Billet de seconde classe

Qui, comme il se doit, fut écrit sur un strapontin.

Avec un peu de recul, un peu d'éloignement et de plus en plus de distance, il me semble que ce blog ne traite finalement que des trois - quel peut bien être le mot juste ? Des trois obsessions qui me font vibrer. La musique, les hommes et l'écrit. Tout le reste n'est que contingences.

La contingence, ce soir, est ferrovière - pourquoi ne le serait-elle pas ?
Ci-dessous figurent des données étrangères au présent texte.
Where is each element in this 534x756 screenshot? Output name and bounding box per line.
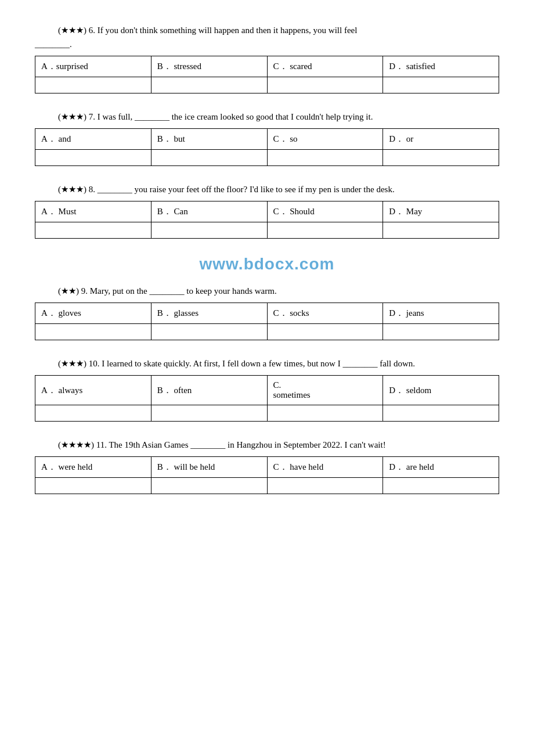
question-10: (★★★) 10. I learned to skate quickly. At…	[35, 357, 499, 422]
question-8-text: (★★★) 8. ________ you raise your feet of…	[35, 182, 499, 196]
q11-options-row: A． were held B． will be held C． have hel…	[35, 457, 499, 478]
q9-options-row: A． gloves B． glasses C． socks D． jeans	[35, 303, 499, 324]
q6-options-row: A．surprised B． stressed C． scared D． sat…	[35, 56, 499, 77]
q9-number: 9.	[81, 286, 88, 296]
q6-option-c: C． scared	[267, 56, 383, 77]
q7-stars: (★★★)	[58, 112, 86, 121]
q10-text-before: I learned to skate quickly. At first, I …	[102, 359, 415, 368]
q7-options-table: A． and B． but C． so D． or	[35, 128, 499, 166]
q11-stars: (★★★★)	[58, 440, 94, 449]
q10-answer-row	[35, 405, 499, 422]
q8-text-before: ________ you raise your feet off the flo…	[98, 185, 395, 194]
q7-answer-row	[35, 150, 499, 166]
question-10-text: (★★★) 10. I learned to skate quickly. At…	[35, 357, 499, 370]
q8-number: 8.	[89, 185, 95, 194]
q6-number: 6.	[89, 26, 95, 35]
q8-options-table: A． Must B． Can C． Should D． May	[35, 201, 499, 239]
question-7: (★★★) 7. I was full, ________ the ice cr…	[35, 110, 499, 166]
q7-options-row: A． and B． but C． so D． or	[35, 129, 499, 150]
q11-number: 11.	[96, 440, 107, 449]
q10-number: 10.	[89, 359, 100, 368]
q10-options-table: A． always B． often C.sometimes D． seldom	[35, 375, 499, 422]
q8-options-row: A． Must B． Can C． Should D． May	[35, 201, 499, 222]
q8-answer-row	[35, 222, 499, 239]
q6-stars: (★★★)	[58, 26, 86, 35]
q8-option-b: B． Can	[151, 201, 267, 222]
q9-option-a: A． gloves	[35, 303, 151, 324]
q11-option-a: A． were held	[35, 457, 151, 478]
q6-answer-row	[35, 77, 499, 93]
q8-stars: (★★★)	[58, 185, 86, 194]
question-8: (★★★) 8. ________ you raise your feet of…	[35, 182, 499, 239]
q6-option-a: A．surprised	[35, 56, 151, 77]
q8-option-a: A． Must	[35, 201, 151, 222]
q11-option-d: D． are held	[383, 457, 499, 478]
q7-text-before: I was full, ________ the ice cream looke…	[98, 112, 373, 121]
question-7-text: (★★★) 7. I was full, ________ the ice cr…	[35, 110, 499, 124]
question-11-text: (★★★★) 11. The 19th Asian Games ________…	[35, 438, 499, 452]
watermark: www.bdocx.com	[35, 255, 499, 273]
q10-option-b: B． often	[151, 376, 267, 405]
q9-option-b: B． glasses	[151, 303, 267, 324]
q10-stars: (★★★)	[58, 359, 86, 368]
q8-option-c: C． Should	[267, 201, 383, 222]
q11-option-c: C． have held	[267, 457, 383, 478]
q7-number: 7.	[89, 112, 95, 121]
q9-option-d: D． jeans	[383, 303, 499, 324]
q11-answer-row	[35, 478, 499, 494]
q11-text-before: The 19th Asian Games ________ in Hangzho…	[109, 440, 385, 449]
q6-options-table: A．surprised B． stressed C． scared D． sat…	[35, 56, 499, 93]
question-9: (★★) 9. Mary, put on the ________ to kee…	[35, 284, 499, 340]
q10-option-c: C.sometimes	[267, 376, 383, 405]
q11-option-b: B． will be held	[151, 457, 267, 478]
q6-option-b: B． stressed	[151, 56, 267, 77]
q9-stars: (★★)	[58, 286, 79, 296]
q6-text-after: ________.	[35, 39, 72, 49]
question-9-text: (★★) 9. Mary, put on the ________ to kee…	[35, 284, 499, 298]
q9-answer-row	[35, 324, 499, 340]
question-6: (★★★) 6. If you don't think something wi…	[35, 23, 499, 93]
q10-option-d: D． seldom	[383, 376, 499, 405]
q7-option-d: D． or	[383, 129, 499, 150]
q6-text-before: If you don't think something will happen…	[98, 26, 358, 35]
q10-option-a: A． always	[35, 376, 151, 405]
q9-options-table: A． gloves B． glasses C． socks D． jeans	[35, 303, 499, 340]
q7-option-a: A． and	[35, 129, 151, 150]
q6-option-d: D． satisfied	[383, 56, 499, 77]
q10-options-row: A． always B． often C.sometimes D． seldom	[35, 376, 499, 405]
q11-options-table: A． were held B． will be held C． have hel…	[35, 456, 499, 494]
q9-text-before: Mary, put on the ________ to keep your h…	[90, 286, 277, 296]
question-11: (★★★★) 11. The 19th Asian Games ________…	[35, 438, 499, 494]
question-6-text: (★★★) 6. If you don't think something wi…	[35, 23, 499, 51]
q7-option-c: C． so	[267, 129, 383, 150]
q8-option-d: D． May	[383, 201, 499, 222]
q7-option-b: B． but	[151, 129, 267, 150]
q9-option-c: C． socks	[267, 303, 383, 324]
Je voyages de Lyon à Clermont-Ferrand dans un TER flambant neuf qui se secoue, cahote et grince sur des voies hors d'âge. Tarare, Mesdames et Messieurs, Tarare. J'aime le train. J'aime les petites secousses qui stimulent les boyaux et font marcher en ivrognes les gens qui visent les toilettes, j'aime les sonneries qu'on dépasse dans les tunnels et dont on ne sait pas trop à quoi elles servent, j'aime les paysages qui deviennent miroirs dès que la nuit tombe. J'aime les passages aussi, l'enfant qui se met debout sur le siège devant vous pour pouvoir vous tirer la langue par-dessus le dossier, la demoiselle qui entame sa routine de dragueuse de plage avec tant d'applomb, de maladresse et d'incongruité qu'elle en est touchante, le militaire qui vous appelle Mon Général parce qu'il vous a surpris en train de lire un cours d'informatique de l'X. J'aime les contacts humains aussi, comme cette fois où j'avais refusé pour mon plus grand malheur de signer la pétition d'une harpie qui se plaignait à la fois que les wagons vieillissent et que les tarifs augmentassent. Il n'y a guère qu'une chose qui m'horripile dans le train. La musique ferrovière. Le crétin à qui l'on devait déjà le ta tadam taaa daaaaaa du TGV a encore frappé, apparemment. En gare, cette fois-ci. Il a raison : il était anti-démocratique que son œuvre ne fût infligée qu'à une poignée d'unhappy few. Mais passons.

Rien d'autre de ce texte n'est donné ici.